I think PPC has its place if you're going after phrases that are oversaturated and organic SE rankings would either not be possible or take a very long time to achieve. If you have deep enough pockets, you can jump the line and rise on the sponsored side of the page.
But I'd rather look at the gems of phrases that don't have a lot of search traffic to begin with, but are totally relevant to the products or services of the website in question, and build a page or two around each of those topics - that can yield at the least traffic in about a week or so.
"Too much to ask or claim ... " PPC is one of the fastest growing industries right now. Google didn't go from a simple search engine with moderate revenues to a power house of a company seeing revenue jumps by the billions each year because pay per click advertising doesn't work. PPC is their bread and butter ... period.
I've been doing this for over 6 years and have tested the results (conversion rates) across several different sites. While there are many different ingredients that go into a successful internet marketing campaign, the results favored having strong listings both organically and paid. (Lot's of good stuff about this at MarketingSherpa.com)
It's important to understand the role of your PPC campaigns.

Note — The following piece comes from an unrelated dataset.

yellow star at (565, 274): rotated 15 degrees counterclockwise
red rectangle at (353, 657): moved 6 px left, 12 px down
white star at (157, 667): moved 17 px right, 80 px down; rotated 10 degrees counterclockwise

PPC Campaigns do NOT sell your product or service ... your Website does. If you're using "targeted" keywords, good ad copy and relevant landing pages, the traffic coming to your site should be qualifed. But if your site doesn't sell ... prices too high, no free shipping, site lacks appeal, clumsy navigation, unclear calls to action and the list could go on and on ... then the blame is on the sales person / website.

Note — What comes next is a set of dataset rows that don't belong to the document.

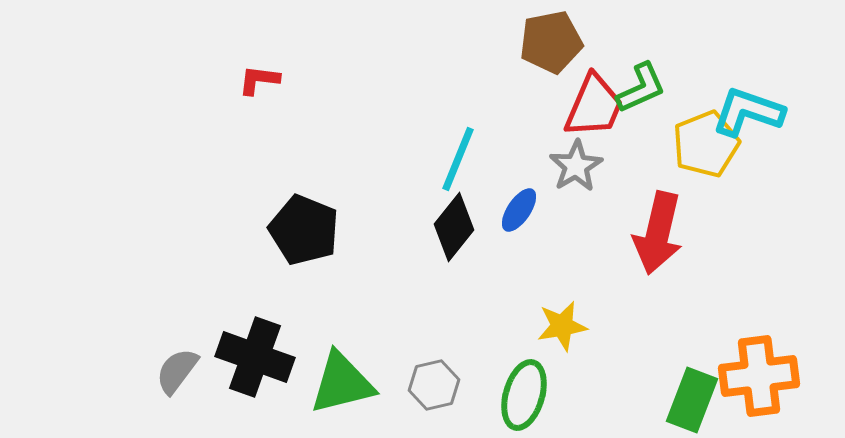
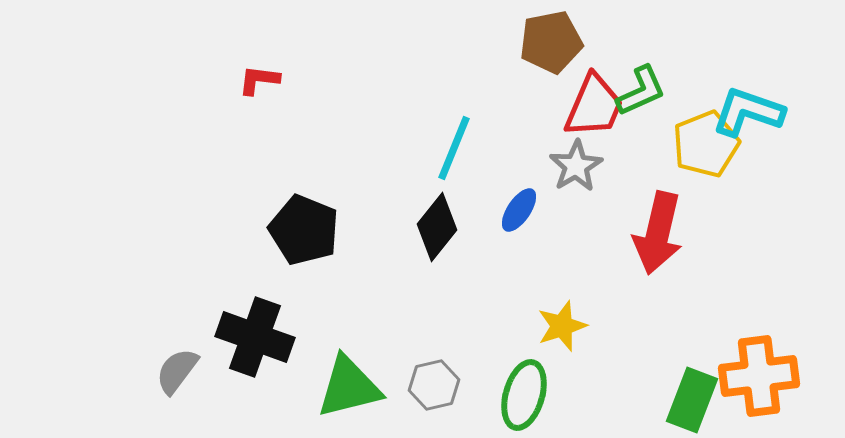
green L-shape: moved 3 px down
cyan line: moved 4 px left, 11 px up
black diamond: moved 17 px left
yellow star: rotated 9 degrees counterclockwise
black cross: moved 20 px up
green triangle: moved 7 px right, 4 px down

Having an Industry Leading website is Critical in online marketing. Go to www.archive.org and type in a URL in their Way Back Machine and see how many times the big boys change/update their websites. Look at Wal-Mart and Best Buy for example. They do this for a reason :-)
Bottom line - Pay Per Click Advertising works. I do it everyday. Granted there are clients that come to us that haven't had or start of with poor results. But we can always trace poor performance back to the website, pricing, lack of incentives or other factors that hinder the purchase. Using good analytic tools to determine bounce rates and possible pages being abandoned during the check out process are essential in making it all work. Let's face it ... the day's of "build it and they will come" went bye bye a long time ago. The internet has truly evolved to a "survival of the fittest" scenario.
Amen to the death of the Kevin Costner school of web promotion ('if you build it, they will come!')
But leave Mr Costner alone, thank you.
PPC-Pro, I didn't question whether PPC works (one of those "big boys" is a client of mine). I simply asked for a link to the studies you cited that have proven higher website rankings and PPC ads dramatically increase conversion rates. If you're saying now that they really don't (and that the factors that do correlate to higher conversion rates are actually contained within the site itself), then fine, no surprise there -- that's what our studies show. If you had studies documenting a direct impact on conversion rate, that's what intrigued me. Thanks.
1) SEO isn't extremely hard or time consuming (that's an marketing argument from a SEO firm)
2) You don't need a SEO company if you understand how the system works, do it yourself.
3) Organic could change so as the PPC prices :-)
4) PPC enable instant exposure on all your keywords if you pay for
5) You can calculate a PPC ROI, without ROI. How hard to get ROI in Organic search if is free? I dont get it
6) You don't need PPC to test different pages with different keywords
What about PPC fraud? You can waste a lot of money.
Do you know the PPC average vs Organic?